This zero-dependency library converts a DOM to Microdata.
It can be used to extract "interesting" pieces of information from a DOM, such as Person, Order, MusicEvent etc.
All you need to do is to add the appropriate itemscope
, itemtype
and itemprop
attributes to your HTML, and this library
will be able to extract the data.
The library supports all schema.org types, and also allows custom Microdata types.
The returned Mircodata uses the JSON-LD format.
npm install @cucumber/microdata
Given a sample DOM:
<!DOCTYPE html>
<div itemscope itemtype="https://schema.org/Person">
<span itemprop="name">Jane Doe</span>
</div>
We can extract the Person
on that page to a JSON-LD compliant JavaScript object:
const { microdata } = require('@cucumber/microdata')
const person = microdata('https://schema.org/Person', document)
console.log(person.name) // "Jane Doe"
If you are using TypeScript you can cast the result to a type from schema-dts:
import { microdata } from '@cucumber/microdata'
import { Person } from 'schema-dts'
const person = microdata('https://schema.org/Person', document) as Person
if (typeof person === 'string') throw new Error('Expected a Person object')

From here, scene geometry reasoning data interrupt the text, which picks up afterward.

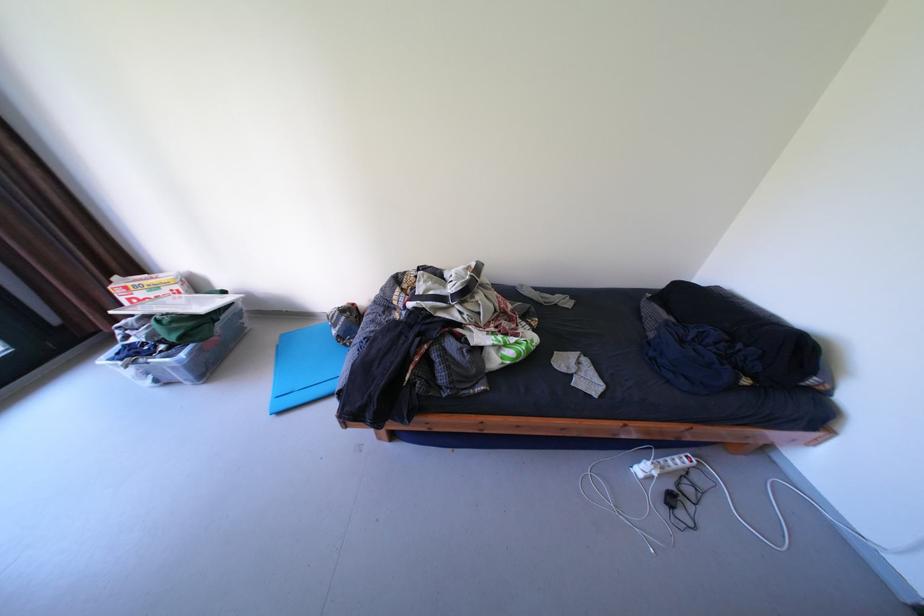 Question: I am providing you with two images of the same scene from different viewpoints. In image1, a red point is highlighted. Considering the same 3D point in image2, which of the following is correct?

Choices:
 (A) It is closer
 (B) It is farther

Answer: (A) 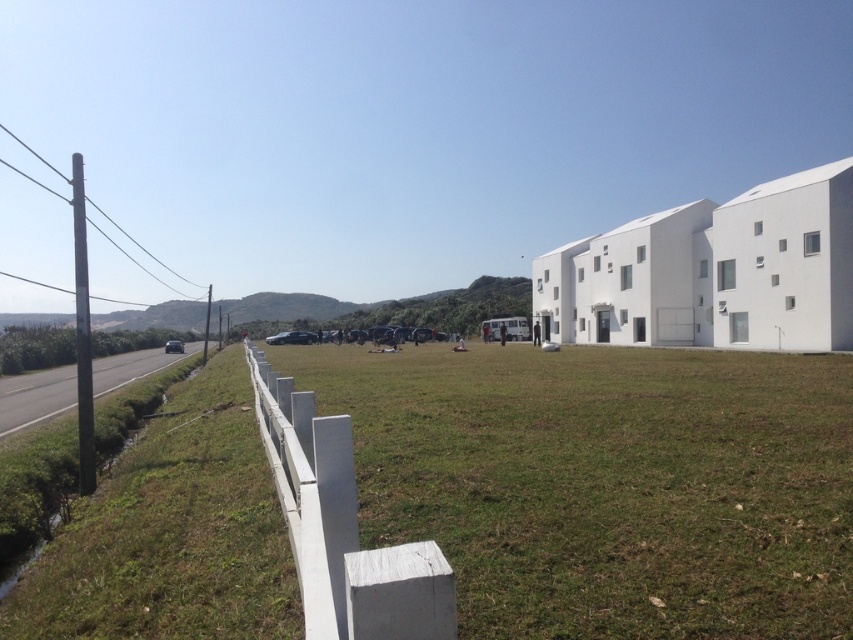 Question: Considering the relative positions of green grass at center and white painted wood fence at center in the image provided, where is green grass at center located with respect to white painted wood fence at center?

Choices:
 (A) below
 (B) above

Answer: (B)

Question: Which of the following is the farthest from the observer?

Choices:
 (A) green grass at center
 (B) white painted wood fence at center

Answer: (A)

Question: Which object appears farthest from the camera in this image?

Choices:
 (A) green grass at center
 (B) white painted wood fence at center

Answer: (A)

Question: Can you confirm if green grass at center is smaller than white painted wood fence at center?

Choices:
 (A) no
 (B) yes

Answer: (B)

Question: Which point is closer to the camera?

Choices:
 (A) (495, 554)
 (B) (297, 410)

Answer: (A)

Question: Is green grass at center further to the viewer compared to white painted wood fence at center?

Choices:
 (A) yes
 (B) no

Answer: (A) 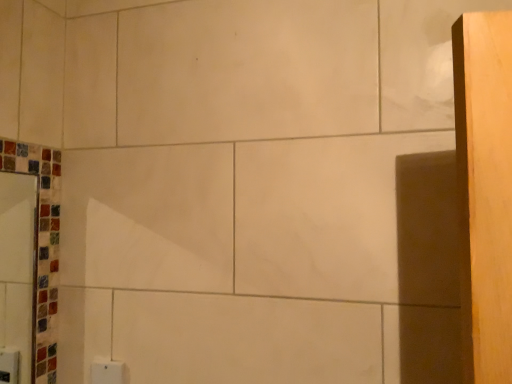 I want to click on white plastic outlet at lower left, so click(x=106, y=371).

Image resolution: width=512 pixels, height=384 pixels. What do you see at coordinates (106, 371) in the screenshot?
I see `white plastic outlet at lower left` at bounding box center [106, 371].

At what (x,y) coordinates should I click in order to perform the action: click on white plastic outlet at lower left. Please return your answer as a coordinate pair (x, y). Looking at the image, I should click on (106, 371). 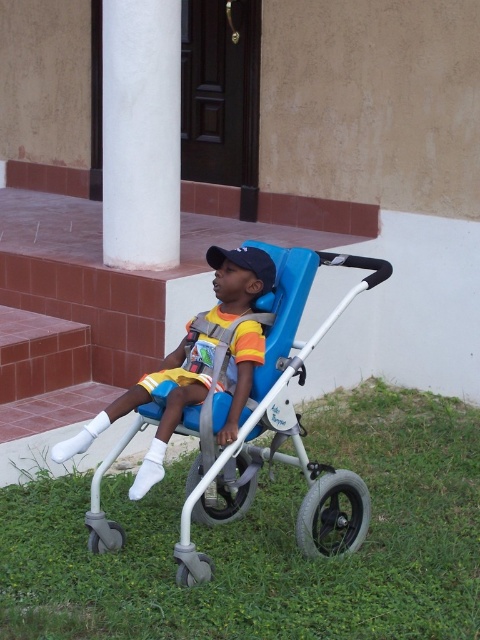 You are a photographer setting up a shot of the child in the blue and white mobility aid. You want to position your camera so that the white smooth column at upper left is on the left side of the frame and the green grass at lower center is on the right side. Is this arrangement possible based on their current positions?

Yes, because the green grass at lower center is already positioned to the right of the white smooth column at upper left, so arranging the camera to have the column on the left and the grass on the right aligns with their existing spatial relationship.

You are a landscape architect designing a garden path. You need to place the green grass at lower center and the white smooth column at upper left in such a way that they are both visible from the main entrance. Given their sizes, which object should be placed closer to the entrance to ensure visibility?

The white smooth column at upper left should be placed closer to the entrance because it is smaller in size compared to the green grass at lower center, which is larger and can be seen from a distance even if placed farther back.

You are a caregiver trying to move the blue plastic baby carriage at center to a different location. The green grass at lower center is where the baby carriage is currently placed. Is there enough space to move the baby carriage forward without moving it onto the grass?

The green grass at lower center is located below the blue plastic baby carriage at center, which means the carriage is already on the grass. There is no space mentioned for moving it forward without staying on the grass. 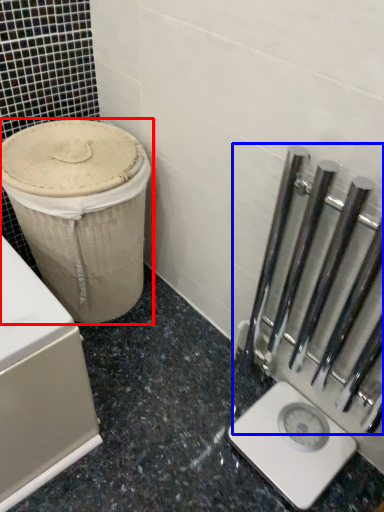 Question: Which of the following is the farthest to the observer, waste container (highlighted by a red box) or rail (highlighted by a blue box)?

Choices:
 (A) waste container
 (B) rail

Answer: (A) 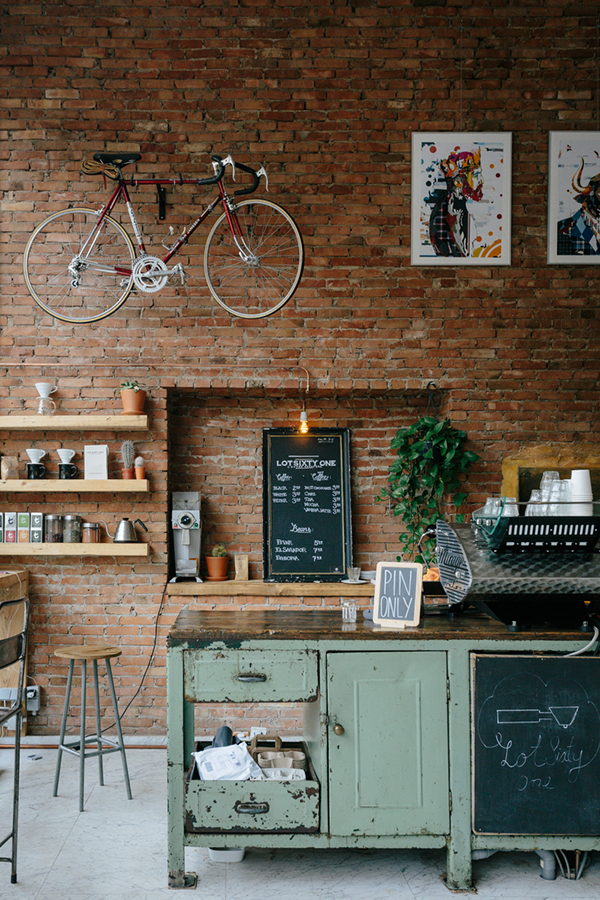 The image size is (600, 900). In order to click on houseplants in this screenshot , I will do `click(415, 481)`, `click(131, 385)`, `click(127, 453)`, `click(137, 464)`. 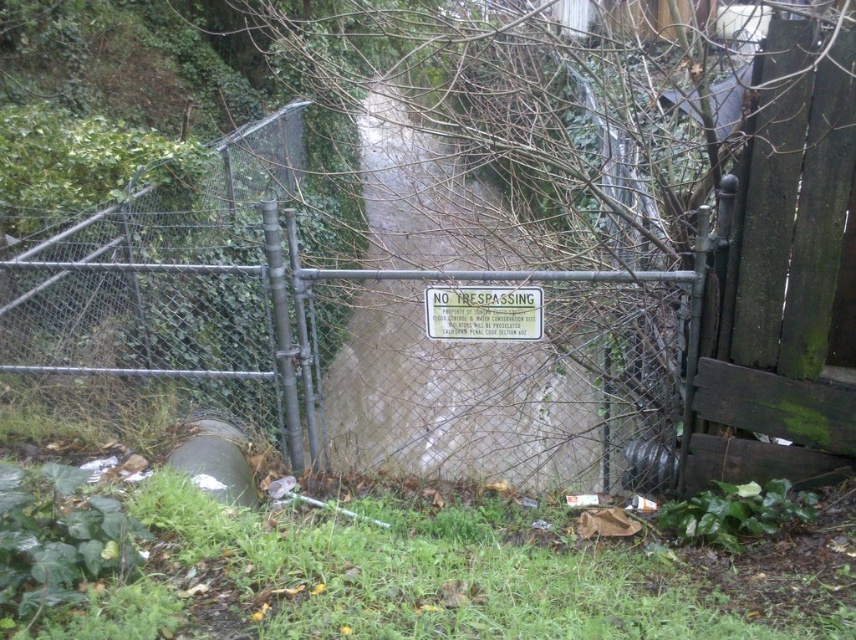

console.log(person.name) // "Jane Doe"
In some cases you may want finer grained control over how to extract values from the DOM. For example, you may have a CodeMirror editor sitting inside of an element:
<div itemtype="https://schema.org/Text">
<!-- CodeMirror here -->
</div>
You can pass a custom extractValue
function as the last argument to microdata
or microdataAll
:
const data = microdata(
someSchemaType,
someElement,
element => element.querySelector('.CodeMirror')?.CodeMirror?.getValue()
)
This function may return undefined
. In that case, the default lookup mechanisms will be used.
We recommend using the official types defined by schema.org if you can. Sometimes however, you may want to define your own types if the official types are insufficient.
You can see an example of how this is done in test/microdataTest.ts.
This library can be used to write assertions against web pages. It works with any UI library as it only inspects the DOM. The only requirement is that the HTML has Microdata in it.
Here is an example from a hypothetical TODO list application:
import { microdata } from '@cucumber/microdata'
const itemList = microdata('https://schema.org/ItemList', element) as ItemList
const todos = itemList.itemListElement as Text[]
assert.deepStrictEqual(todos, ['Get milk', 'Feed dog'])
Some microdata itemScope
s allow itemProp
elements that can be specified more than once.
For example, if an ItemList
has two or more itemListElement
children, then the itemListElement
field in the LD-JSON object will be an Array
.
However, if there is only one child, it will have the value of that child rather than an array with one element.
And if there are none, the value of that child will be undefined.
The toArray
function of this library will convert a value to an array with 0, 1 or more elements so you
don't need to worry about this.
import { microdata, toArray } from '@cucumber/microdata'
const itemList = microdata('https://schema.org/ItemList', element) as ItemList
const todos = toArray(itemList.itemListElement) as Text[]
assert.deepStrictEqual(todos, ['Get milk', 'Feed dog'])
This library is based on the excellent, but abandoned microdata. It's been ported to TypeScript, and some bug fixes have been applied to make it compliant with JSON-LD.